■ Provided records
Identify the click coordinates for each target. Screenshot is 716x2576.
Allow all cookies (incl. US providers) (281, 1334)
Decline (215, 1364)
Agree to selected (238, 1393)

---

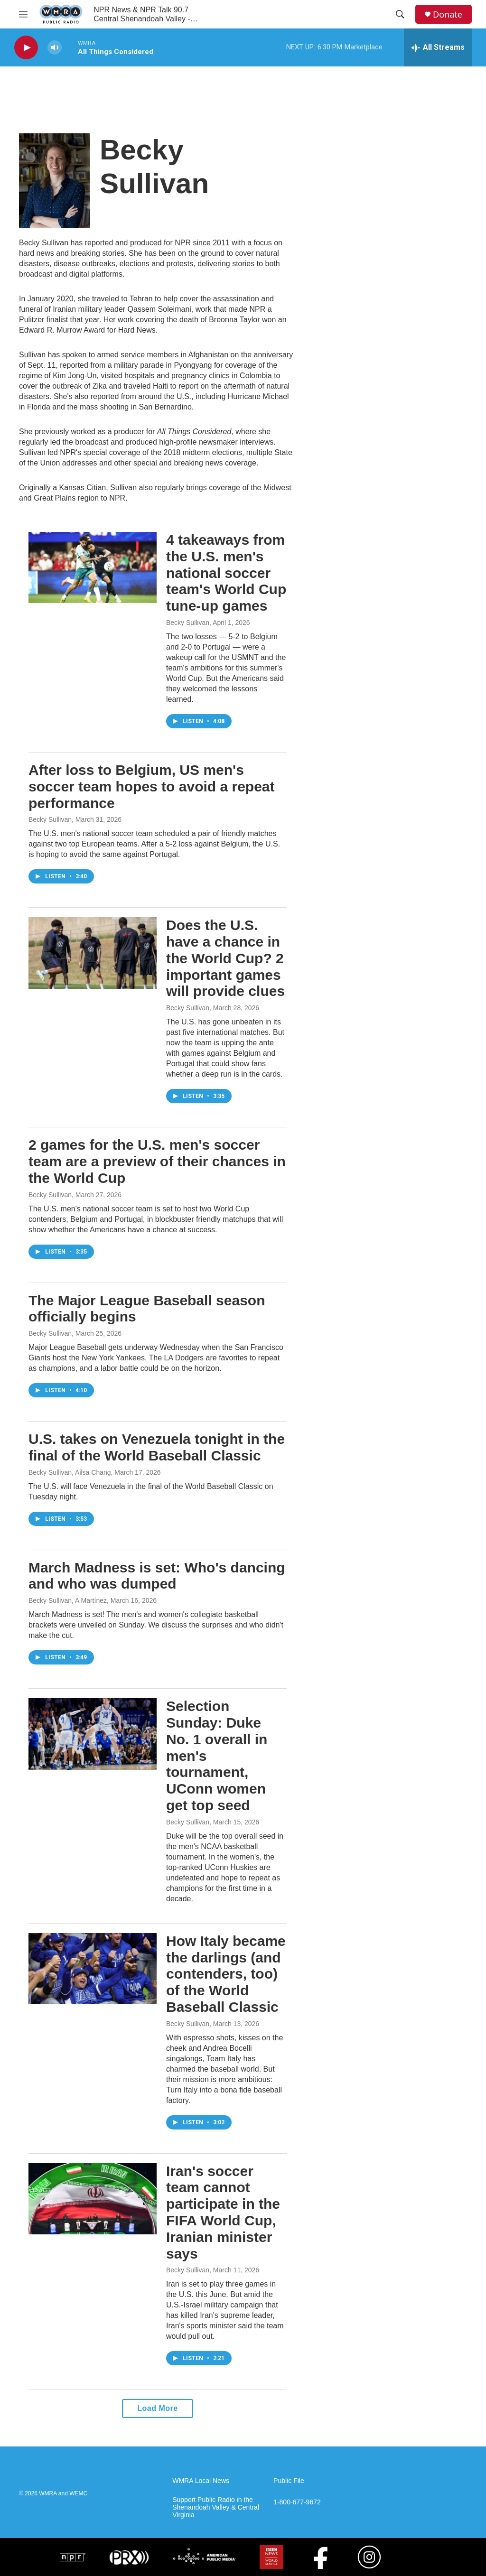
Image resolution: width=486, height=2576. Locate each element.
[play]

■ Your assignment
Output the material above exactly, but only from the line that carries "Allow all cookies" through the line that carries "Agree to selected (238, 1393)".

■ Result
Allow all cookies (incl. US providers) (281, 1334)
Decline (215, 1364)
Agree to selected (238, 1393)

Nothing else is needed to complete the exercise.